Protein can be found in soy products, beans, seeds, nuts and green vegetables like broccoli, cabbage and asparagus.

As a result, it hasn’t felt difficult letting go of animal products. There have been so many other options to explore.

Salads were already a staple in our diet, but cheese, red meat, chicken or fish were often added to them.

So we started looking into alternatives, such as: tofu, quinoa, red rice, brown rice, potato, black rice, avocado, pumpkin and legumes.

Then for breakfast we tried coconut yoghurt instead of a dairy-based one and oat milk instead of cow’s milk in our tea.

Why I feel better

During our plant-lined travels, we unearthed masses of information, which proved to be invaluable. In the preface to his bestselling book How Not to Die, Dr Michael Greger explains that “with the democratisation of information (through the internet), doctors no longer hold a monopoly as gatekeepers of knowledge about health.”

Meantime resources like Dr Greger’s nutritionfacts.org, GreenMedInfo, The Rich Roll Podcast and mindbodygreen have become our best buddies.

Dr Greger’s work continues to blow my nut-based mind. It is a steady stream of scientific evidence proving how a whole food, plant-based diet can prevent and reverse disease.

going vegan
Energy, recovery time and weight all improve thanks to a vegan diet. Photo: Getty

In one study, “within a matter of weeks, participants on the plant-based diet experienced improvements in blood pressure, cholesterol and insulin levels, insulin resistance, and C-reactive protein levels. Vegans also may had fewer nutrient deficiencies than average omnivores”.

Dr Greger insists that, “I don’t advocate for a vegetarian diet or a vegan diet. I advocate for an evidence-based diet”.

The benefits of eating like this are hard to ignore. We have more energy and we have lost weight. My skin cleared up and we both recover quicker after exercise.

Our stool is of a healthier consistency and we sleep well. We rarely ever get sick and when my partner had surgery, he healed quickly.

Why my dad changed his mind

Turning myself into a walking, talking, organic vegetable garden hasn’t been cheap, but it certainly is no more expensive than eating organic or free-range animal products.

going vegan
Nuts are a great alternative source of protein.
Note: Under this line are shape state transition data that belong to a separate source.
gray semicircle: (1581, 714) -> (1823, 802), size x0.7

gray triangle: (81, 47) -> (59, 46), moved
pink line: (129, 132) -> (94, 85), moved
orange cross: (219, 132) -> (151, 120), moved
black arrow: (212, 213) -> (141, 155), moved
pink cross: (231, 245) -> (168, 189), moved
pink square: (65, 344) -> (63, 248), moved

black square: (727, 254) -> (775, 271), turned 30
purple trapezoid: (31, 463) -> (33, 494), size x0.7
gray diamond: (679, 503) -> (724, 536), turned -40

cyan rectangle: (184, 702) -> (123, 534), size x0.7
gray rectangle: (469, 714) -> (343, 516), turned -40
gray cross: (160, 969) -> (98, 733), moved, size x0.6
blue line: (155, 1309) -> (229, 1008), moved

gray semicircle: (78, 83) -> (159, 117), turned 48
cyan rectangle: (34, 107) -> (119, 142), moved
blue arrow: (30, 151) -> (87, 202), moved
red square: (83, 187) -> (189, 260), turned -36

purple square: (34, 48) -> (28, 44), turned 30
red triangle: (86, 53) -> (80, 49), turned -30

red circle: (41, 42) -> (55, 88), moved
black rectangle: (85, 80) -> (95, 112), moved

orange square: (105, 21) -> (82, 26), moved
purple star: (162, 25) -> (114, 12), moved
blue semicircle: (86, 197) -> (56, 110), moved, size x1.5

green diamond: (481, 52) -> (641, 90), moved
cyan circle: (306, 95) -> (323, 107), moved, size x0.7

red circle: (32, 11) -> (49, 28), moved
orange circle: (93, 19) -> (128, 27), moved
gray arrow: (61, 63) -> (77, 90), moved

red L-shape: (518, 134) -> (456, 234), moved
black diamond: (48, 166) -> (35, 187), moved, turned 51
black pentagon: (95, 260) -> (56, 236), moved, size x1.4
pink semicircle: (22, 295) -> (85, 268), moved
Photo: Getty

Eating plant-based hasn’t been a fascist regime, but a creative adventure, and I’m proud to announce that the person I most frequently discuss it with is my dad.

When we recently dined together, I ordered food that I identified as being plant-based – praying that beef stock wouldn’t be used to cook them – and dad looked the waiter in the eye and declared “Maddie is a vegan”.

He did so without a hint of embarrassment or judgement on my behalf.

Instead, he met the needs of his beloved daughter on so many more levels than a plate.